Arrivent ensuite les évaluations. Yanis n’a pas réussi, il était
angoissé car il avait peur de se tromper. Sur son livret, la maîtresse
pointe ses difficultés et ne mentionne pas ce qu’il est capable de
faire. « Pfff y a toujours quelque chose qui va pas, j’y arriverai jamais... » Yanis a besoin qu’on l’encourage.
Les
autres de la classe comparent leurs résultats et font les malins. Yanis
ne se sent pas à la hauteur. Une invitation à la concurrence et à
l’individualisme s’installe.
Yanis sera ensuite stigmatisé avec des dispositifs tels que des PPRE
(Programme Personnalisé de Réussite Educative), élaborés par la
maîtresse et la famille lors de réunions appelées Equipes educatives
dans lesquelles les acteurs de la réussite de l’enfant réfléchissent à
des solutions pour que Yanis « se mette sérieusement au travail ».
C’est dans ces réunions qu’on fait culpabiliser les parents en leur
rappelant qu’ils pourraient s’atteler un peu plus à la tache.
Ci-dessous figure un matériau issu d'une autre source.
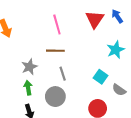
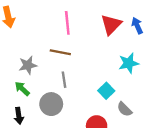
green arrow: (28, 88) -> (22, 89), turned -48

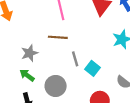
gray line: (64, 80) -> (75, 59), moved
cyan square: (106, 91) -> (93, 68), moved

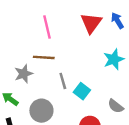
gray star: (29, 53) -> (24, 74), moved

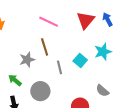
pink line: (47, 27) -> (49, 22), turned -54
brown line: (44, 57) -> (45, 47), turned 66
cyan square: (82, 91) -> (80, 61), moved

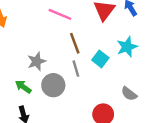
brown line: (45, 47) -> (75, 43), moved
gray circle: (40, 91) -> (53, 85), moved

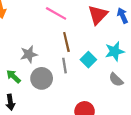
gray semicircle: (129, 94) -> (116, 80), moved

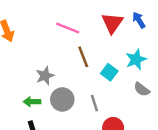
gray line: (65, 66) -> (94, 103), moved
green arrow: (13, 76) -> (32, 102), turned -35

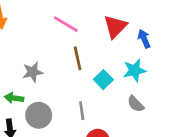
blue arrow: (139, 20) -> (144, 39), moved
gray circle: (62, 99) -> (39, 115), moved

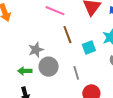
cyan square: (103, 80) -> (89, 47), turned 32
gray circle: (39, 115) -> (49, 67), moved

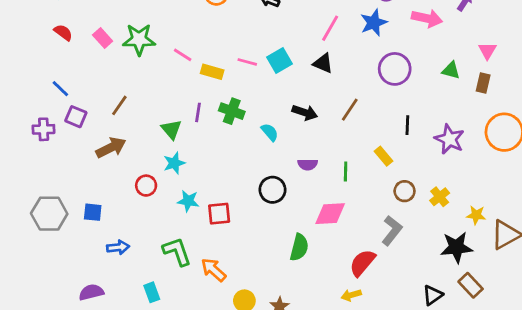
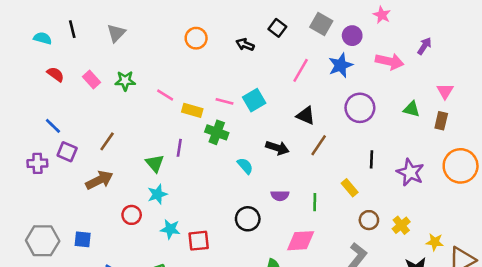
green star: (139, 39) -> (125, 81), size x0.7
black triangle: (323, 63) -> (306, 116), moved
green cross: (232, 111) -> (217, 132), moved

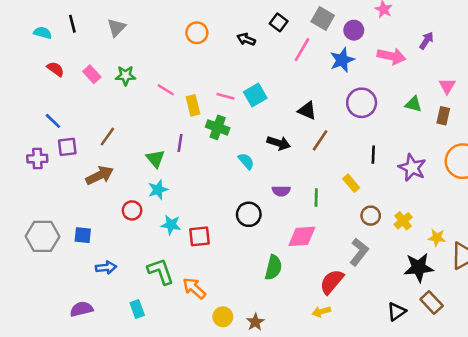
pink line: (301, 70) -> (302, 50), moved
yellow rectangle: (192, 110) -> (193, 105), turned 60
purple square: (67, 152) -> (67, 147), turned -30

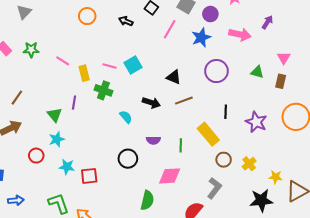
brown line: (320, 140) -> (184, 101), turned 36
yellow rectangle: (351, 183) -> (208, 134), size x1.6

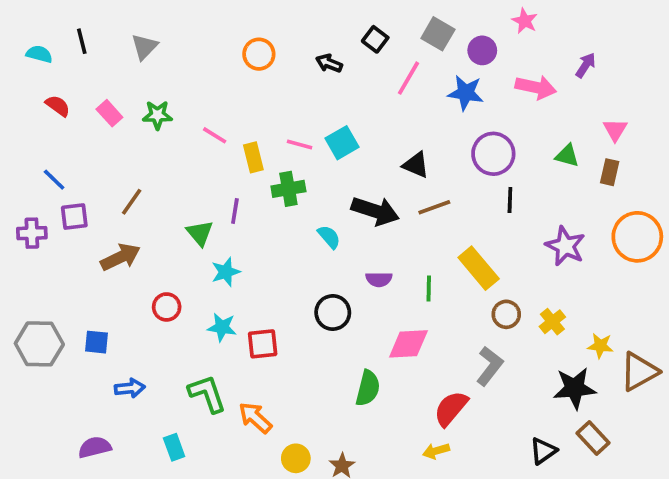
blue star: (201, 37) -> (466, 93), turned 30
green cross: (103, 90) -> (288, 189), turned -30
black arrow: (151, 103) -> (375, 211), size x1.4
black line: (226, 112) -> (510, 200), moved
cyan star: (57, 139) -> (226, 272), moved

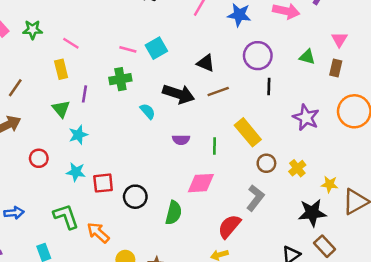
yellow rectangle: (253, 157) -> (61, 69), moved
black circle: (333, 313) -> (135, 197), moved

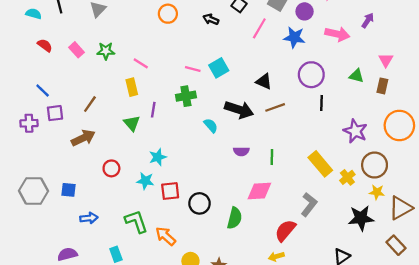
yellow rectangle: (248, 132) -> (320, 164), moved
cyan star: (78, 135) -> (158, 157), moved
brown circle: (266, 163) -> (375, 165), moved, size x1.5
brown rectangle: (325, 246) -> (396, 245), moved

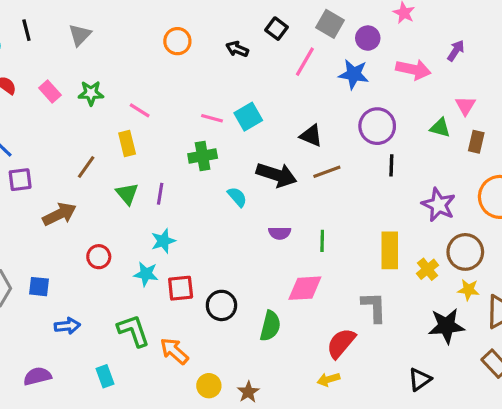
pink triangle: (386, 60) -> (465, 106), moved
brown line: (90, 104) -> (86, 167), moved
purple line: (153, 110) -> (160, 194), moved
yellow rectangle: (320, 164) -> (390, 250), turned 40
gray L-shape: (309, 205) -> (374, 307), turned -40

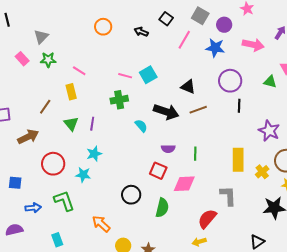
gray triangle: (80, 35) -> (41, 37), moved
red circle: (99, 257) -> (53, 164), size x1.5
red square: (181, 288) -> (158, 171), moved, turned 30
green L-shape: (133, 331) -> (64, 201), moved
purple semicircle: (37, 376) -> (14, 230), moved

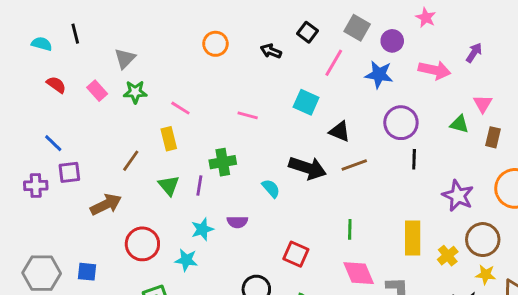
cyan square: (148, 75) -> (306, 102), moved, turned -36
green cross: (119, 100) -> (223, 162), moved
purple semicircle: (168, 149) -> (237, 222), moved
pink diamond: (184, 184) -> (359, 273), moved, turned 70

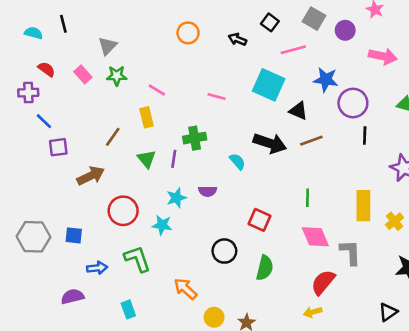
pink line: (334, 63) -> (293, 50), turned 45
blue star: (379, 74) -> (326, 80), moved
cyan square: (306, 102) -> (269, 85), size x1.4
purple cross: (36, 185) -> (28, 93), moved

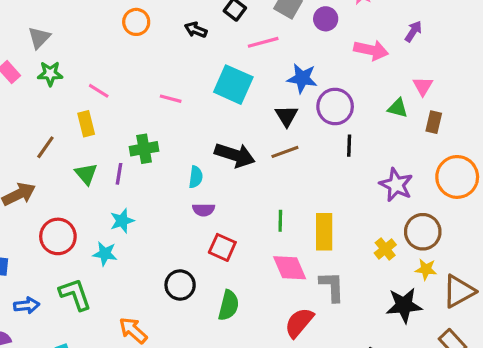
black triangle: (298, 111) -> (287, 116), moved, turned 36
cyan semicircle: (237, 161) -> (196, 177), turned 48
purple semicircle: (208, 191) -> (204, 210), moved
yellow rectangle: (363, 206) -> (324, 232), moved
Yanis est aussi montré du doigt car désormais il doit venir plus tôt
le matin pour faire les heures d’Aide Personnalisée. Il aime bien être
en petit groupe avec la maîtresse mais il a commencé à prendre du retard
et ne comprends plus ce qu’on lui demande.
Et puis Yanis est perdu dans ce système dans lequel les règles de vie
de l’école et de la classe sont imposées telles une morale bien
pensante qu’il ne comprend pas et n’intègre pas. Alors, pour montrer
qu’il existe, il commence à faire « le pitre », (« Ah, ça tu sais faire !! »)
Et qui ne respecte pas les règles, est puni... Yanis est souvent exclu de classe.
« Non
seulement je suis en difficulté scolaire, mais en plus je ne sers à
rien et je vais même jusqu’à déranger. Aller à l’école pour me retrouver
à la porte ne me motive pas, aller à l’école pour faire plaisir à la
maîtresse ou aux parents ne me transcende pas, aller à l’école pour
vivre sous des règles qui m’échappent ne m’emballe pas...
Qui suis-je ? Où vais-je ? Dans quel état j’erre ? Je décroche... »
Qui suis-je ? Où vais-je ? Dans quel état j’erre ? Je décroche... »
Comment se construire dans de telles conditions et être disponible
pour apprendre et comprendre le monde qui nous entoure ? Comment
prévenir cette violence ?
Penser et faire différemment semble être une alternative à prendre en compte.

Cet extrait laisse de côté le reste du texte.